» **Task requirements**
Look through the data for the string "https". Copy every line where it is found.

» **Extracted material**
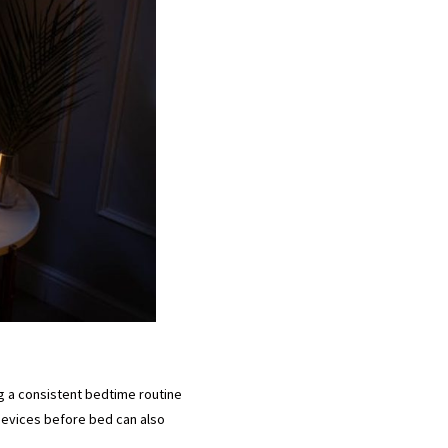
ing a consistent bedtime routine
 devices before bed can also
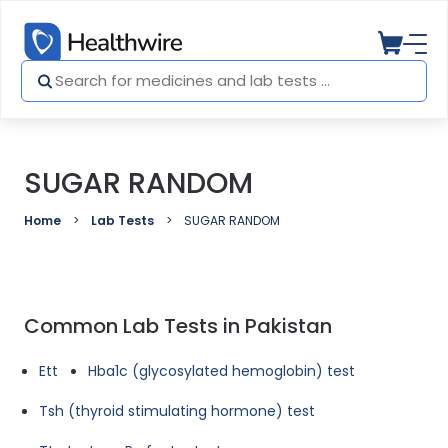
SUGAR RANDOM
Home
Lab Tests
SUGAR RANDOM
Common Lab Tests in Pakistan
Ett
Hba1c (glycosylated hemoglobin) test
Tsh (thyroid stimulating hormone) test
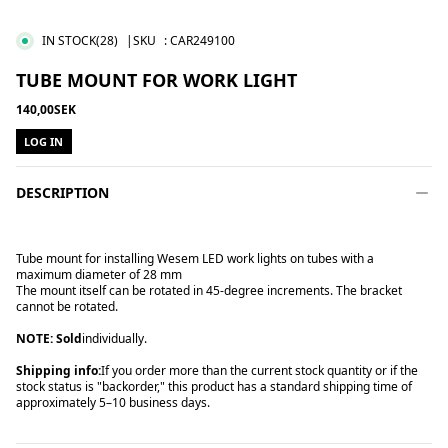
IN STOCK
(28)
|SKU
:
CAR249100
TUBE MOUNT FOR WORK LIGHT
140,00SEK
LOG IN
DESCRIPTION
Tube mount for installing Wesem LED work lights on tubes with a
maximum diameter of 28 mm
The mount itself can be rotated in 45-degree increments. The bracket
cannot be rotated.
NOTE: Sold
individually.
Shipping info:
If you order more than the current stock quantity or if the
stock status is "backorder," this product has a standard shipping time of
approximately 5–10 business days.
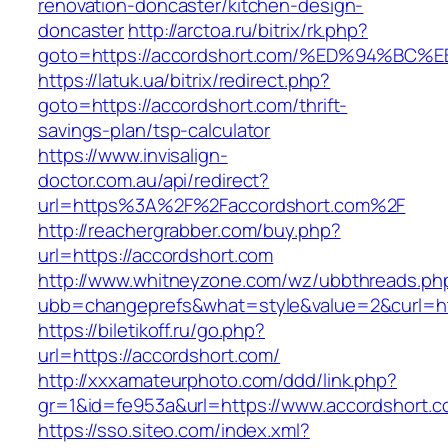
renovation-doncaster/kitchen-design-
doncaster
http://arctoa.ru/bitrix/rk.php?
goto=https://accordshort.com/%ED%94%
https://latuk.ua/bitrix/redirect.php?
goto=https://accordshort.com/thrift-
savings-plan/tsp-calculator
https://www.invisalign-
doctor.com.au/api/redirect?
url=https%3A%2F%2Faccordshort.com%2F
http://reachergrabber.com/buy.php?
url=https://accordshort.com
http://www.whitneyzone.com/wz/ubbthreads.ph
ubb=changeprefs&what=style&value=2&curl=htt
https://biletikoff.ru/go.php?
url=https://accordshort.com/
http://xxxamateurphoto.com/ddd/link.php?
gr=1&id=fe953a&url=https://www.accordshort.c
https://sso.siteo.com/index.xml?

» **Answer to this problem**
goto=https://accordshort.com/%ED%94%
https://latuk.ua/bitrix/redirect.php?
goto=https://accordshort.com/thrift-
https://www.invisalign-
url=https%3A%2F%2Faccordshort.com%2F
url=https://accordshort.com
https://biletikoff.ru/go.php?
url=https://accordshort.com/
gr=1&id=fe953a&url=https://www.accordshort.c
https://sso.siteo.com/index.xml?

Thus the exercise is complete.